Besides the evap cooling already mentioned, you would need to circulate the coolant (refrigerant) around/within the tubes carrying the water in the evaporator section (the evaporator is what gets cold in a traditional AC unit).
Residential AC is designed for a 20* temperature difference between the return and supply, so if there was enough water circulating (capacity in tons), 55* would work fine.
Ground source heat pumps are quite efficient, but you either need plenty of land for a horizontal loop, or you need to drill down. One 150' deep hole per ton here, sized for heating.
A chiller works just like a residential split system that we are all used to seeing. All of the components of a refrigeration cycle are the same, it just removes the heat from the water instead of the air. The water is pumped across the evaporator instead of air blowing across the evaporator. The heat in the water is absorbed by the refrigerant same as the heat in the air is absorbed by the refrigerant. The heat from the evaporator or "barrel" is then rejected through the condenser. A chiller would allow for easier load management and capacity control in a larger system.
The original gas fired air conditioners from the '50s and '60s were nothing more than absorber type chillers. They included a pump and anti-freeze through a coil in the plenum of the furnace. This isn't new technology, maybe not the cheapest way to do things, but could in many cases be a better way once a person understands the whole picture. It's not likley that TOH will cover all of the details clearly in <5 minutes, but having seen some of their projects on television it may be the best solution for that scenario.
Hope this helps
Chris
Ahh. I am thinking bigger :).
Bro in law is working on a house in Montana next to a lake. 5000 feet of black poly tubing in the lake for a heat exchanger. Friend had 2 wells dug 25 feet deep 20 feet apart. He heats and cools a 5000 sq ft. mfg plant .
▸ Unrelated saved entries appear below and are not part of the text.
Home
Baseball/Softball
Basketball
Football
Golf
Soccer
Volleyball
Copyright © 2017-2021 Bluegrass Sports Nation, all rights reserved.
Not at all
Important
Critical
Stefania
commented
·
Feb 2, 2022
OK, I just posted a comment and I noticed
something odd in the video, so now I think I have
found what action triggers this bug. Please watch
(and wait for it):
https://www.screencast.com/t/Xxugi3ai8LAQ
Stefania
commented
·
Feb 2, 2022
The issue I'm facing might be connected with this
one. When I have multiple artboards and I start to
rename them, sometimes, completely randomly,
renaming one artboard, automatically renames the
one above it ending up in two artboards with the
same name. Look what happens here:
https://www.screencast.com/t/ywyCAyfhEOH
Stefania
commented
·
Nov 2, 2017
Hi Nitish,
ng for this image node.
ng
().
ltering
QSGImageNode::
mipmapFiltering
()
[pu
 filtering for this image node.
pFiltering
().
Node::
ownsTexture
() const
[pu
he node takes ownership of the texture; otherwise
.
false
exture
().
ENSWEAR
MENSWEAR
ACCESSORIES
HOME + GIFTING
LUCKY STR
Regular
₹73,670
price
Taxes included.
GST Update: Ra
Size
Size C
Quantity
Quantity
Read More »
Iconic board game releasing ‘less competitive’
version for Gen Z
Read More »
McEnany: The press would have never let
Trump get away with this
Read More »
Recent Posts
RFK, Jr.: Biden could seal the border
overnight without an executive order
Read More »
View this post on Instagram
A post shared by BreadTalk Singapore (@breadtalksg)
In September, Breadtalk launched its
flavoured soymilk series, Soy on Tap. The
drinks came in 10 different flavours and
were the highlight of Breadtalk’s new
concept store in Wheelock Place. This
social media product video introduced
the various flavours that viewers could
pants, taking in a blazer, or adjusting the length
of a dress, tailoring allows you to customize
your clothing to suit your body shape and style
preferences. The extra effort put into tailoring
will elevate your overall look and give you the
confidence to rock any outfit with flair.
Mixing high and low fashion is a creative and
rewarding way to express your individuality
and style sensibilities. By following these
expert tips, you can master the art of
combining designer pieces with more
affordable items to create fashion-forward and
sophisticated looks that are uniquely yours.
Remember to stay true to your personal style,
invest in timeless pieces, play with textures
There probably is a manufacturing advantage with the chilled water system. The chiller can use a self-contained refrigeration unit, meaning it can be factory-sealed, not needing any field service parts. "Field" repairs can be done in the shop, like a window AC.Installing the unit could be done with regular plastic tubing -- certainly no brazing and probably no soldering. The tubing would be cheaper. No dryer to worry about, and no need to evacuate/charge when installing or relocating. Minimal environmental issues.On the down side, the entire length of the water lines would have to be insulated, with insulation on both supply and return lines. And the lines would likely have to be larger than for freon.Likely efficiency would be poorer, but for the McMansions they work on on TOH that's presumably not an issue -- with the freebies the HOs get they can afford the extra operating cost, or they can just sell a few shares of stock with insider info to make up the difference.
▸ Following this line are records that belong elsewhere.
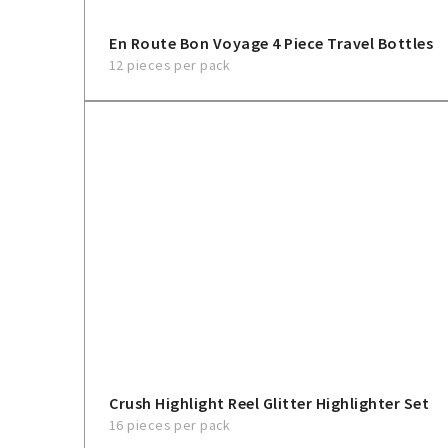
En Route Bon Voyage 4 Piece Travel Bottles
12 pieces per pack
Crush Highlight Reel Glitter Highlighter Set
16 pieces per pack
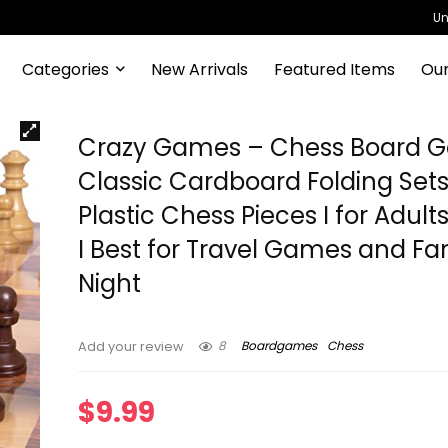
Un
Categories
New Arrivals
Featured Items
Our
Crazy Games – Chess Board G
Classic Cardboard Folding Sets
Plastic Chess Pieces I for Adult
I Best for Travel Games and Fa
Night
8
Boardgames
Chess
Add your review
$
9.99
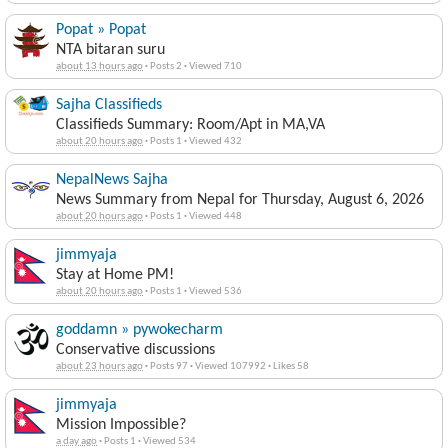
Popat » Popat
NTA bitaran suru
about 13 hours ago
·
Posts 2
·
Viewed 710
Sajha Classifieds
Classifieds Summary: Room/Apt in MA,VA
about 20 hours ago
·
Posts 1
·
Viewed 432
NepalNews Sajha
News Summary from Nepal for Thursday, August 6, 2026
about 20 hours ago
·
Posts 1
·
Viewed 448
jimmyaja
Stay at Home PM!
about 20 hours ago
·
Posts 1
·
Viewed 536
goddamn » pywokecharm
Conservative discussions
about 23 hours ago
·
Posts 97
·
Viewed 107992
·
Likes 58
jimmyaja
Mission Impossible?
a day ago
·
Posts 1
·
Viewed 534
If ignorance is bliss why aren't more people
happy?
On the down side, the entire length of the water lines would have to be insulated, with insulation on both supply and return lines. And the lines would likely have to be larger than for freon.
The source and return water lines were embedded into what appeared to be a french-drain style 5" plastic pipe that had the cavity filled with expanding foam insulation. Richard Trethewy (sp) showed a piece of it and said it allowed them to install the outside units hundreds of feet away from the house if desired.
I do believe the unit they installed was a sealed freon system that chilled the water, and chilled water carried through that insulated pipe into the home and the handlers therein. Seems quite interesting to me. And the aspect of using PEX manifolds for distribution is a curious option.
I saw on Bob Vila where they had some "group housing" and they had a central heating plant. Used similar product to distribute hot water for heating.About 4-6 years ago TOH did on where they bought the house and build a large shop in the back and they used the same thing to bring hot water for radianet heat from the house.And in large cities it is not uncommon for a "utility" company to provide hot water and chilled water service for large commercial buildings.
Only speculating here, but could Rich Trethewey have meant that pre-charged lines come in 50 lengths. and that any other length would require evacuating and charging via different mthodology???
Couple of things already mentioned to your original post (1) 50' precharged line set are normal, (2) line sizing beyond that length is important, (3) addition refrigerant is needed along with the need to recover all the refrigerant in the system, pulling a vacuum on the system, pressurizing with nitrogen for leak checking, evacuating the nitrogen to another vacuum, and then recharging the system with refrigerant.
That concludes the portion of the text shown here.